■ **ASSIGNMENT**: Please return the data word for word and leave out any picture it contains.

BEGIN RECORDS FOR THE TASK

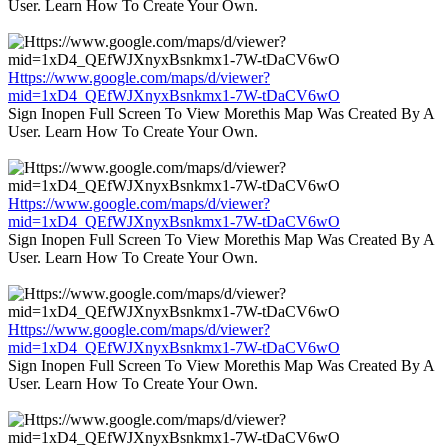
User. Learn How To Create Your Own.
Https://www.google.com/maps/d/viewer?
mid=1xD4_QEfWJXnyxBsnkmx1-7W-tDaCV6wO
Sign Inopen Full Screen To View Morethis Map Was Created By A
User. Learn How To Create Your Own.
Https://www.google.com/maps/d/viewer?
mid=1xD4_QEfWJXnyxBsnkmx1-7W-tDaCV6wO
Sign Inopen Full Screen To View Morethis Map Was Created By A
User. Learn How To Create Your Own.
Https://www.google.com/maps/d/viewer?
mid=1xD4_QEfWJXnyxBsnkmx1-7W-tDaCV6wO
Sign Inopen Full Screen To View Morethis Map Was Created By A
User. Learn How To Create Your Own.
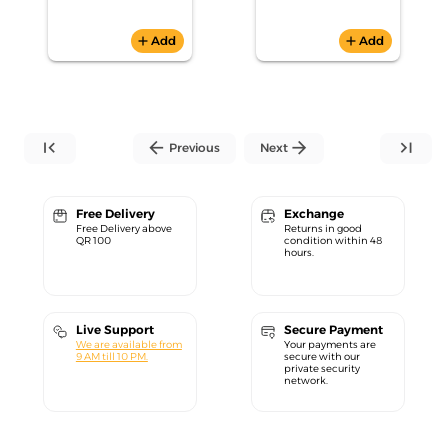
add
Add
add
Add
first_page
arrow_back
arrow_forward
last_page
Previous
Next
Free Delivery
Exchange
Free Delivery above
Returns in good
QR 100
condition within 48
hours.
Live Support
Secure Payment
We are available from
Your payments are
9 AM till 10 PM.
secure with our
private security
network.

END RECORDS FOR THE TASK

■ **RESPONSE BOX**:
User. Learn How To Create Your Own.
Https://www.google.com/maps/d/viewer?
mid=1xD4_QEfWJXnyxBsnkmx1-7W-tDaCV6wO
Sign Inopen Full Screen To View Morethis Map Was Created By A
User. Learn How To Create Your Own.
Https://www.google.com/maps/d/viewer?
mid=1xD4_QEfWJXnyxBsnkmx1-7W-tDaCV6wO
Sign Inopen Full Screen To View Morethis Map Was Created By A
User. Learn How To Create Your Own.
Https://www.google.com/maps/d/viewer?
mid=1xD4_QEfWJXnyxBsnkmx1-7W-tDaCV6wO
Sign Inopen Full Screen To View Morethis Map Was Created By A
User. Learn How To Create Your Own.
add
Add
add
Add
first_page
arrow_back
arrow_forward
last_page
Previous
Next
Free Delivery
Exchange
Free Delivery above
Returns in good
QR 100
condition within 48
hours.
Live Support
Secure Payment
We are available from
Your payments are
9 AM till 10 PM.
secure with our
private security
network.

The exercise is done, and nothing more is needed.